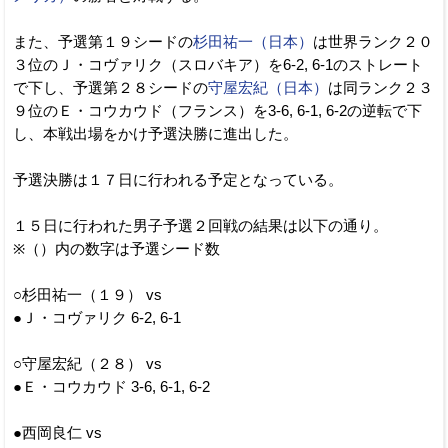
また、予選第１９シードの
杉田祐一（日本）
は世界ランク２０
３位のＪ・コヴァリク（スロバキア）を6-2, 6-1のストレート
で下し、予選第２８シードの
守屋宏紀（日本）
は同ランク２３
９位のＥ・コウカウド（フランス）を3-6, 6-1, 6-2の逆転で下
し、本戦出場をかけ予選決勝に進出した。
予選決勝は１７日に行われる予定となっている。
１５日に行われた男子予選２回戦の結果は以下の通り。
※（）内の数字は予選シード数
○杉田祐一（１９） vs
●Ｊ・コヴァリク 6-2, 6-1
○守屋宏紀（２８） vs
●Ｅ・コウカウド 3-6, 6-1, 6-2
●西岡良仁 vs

(Description of the task): Return each line from the entries above that includes "コウカウド".

(Exercise answer):
９位のＥ・コウカウド（フランス）を3-6, 6-1, 6-2の逆転で下
●Ｅ・コウカウド 3-6, 6-1, 6-2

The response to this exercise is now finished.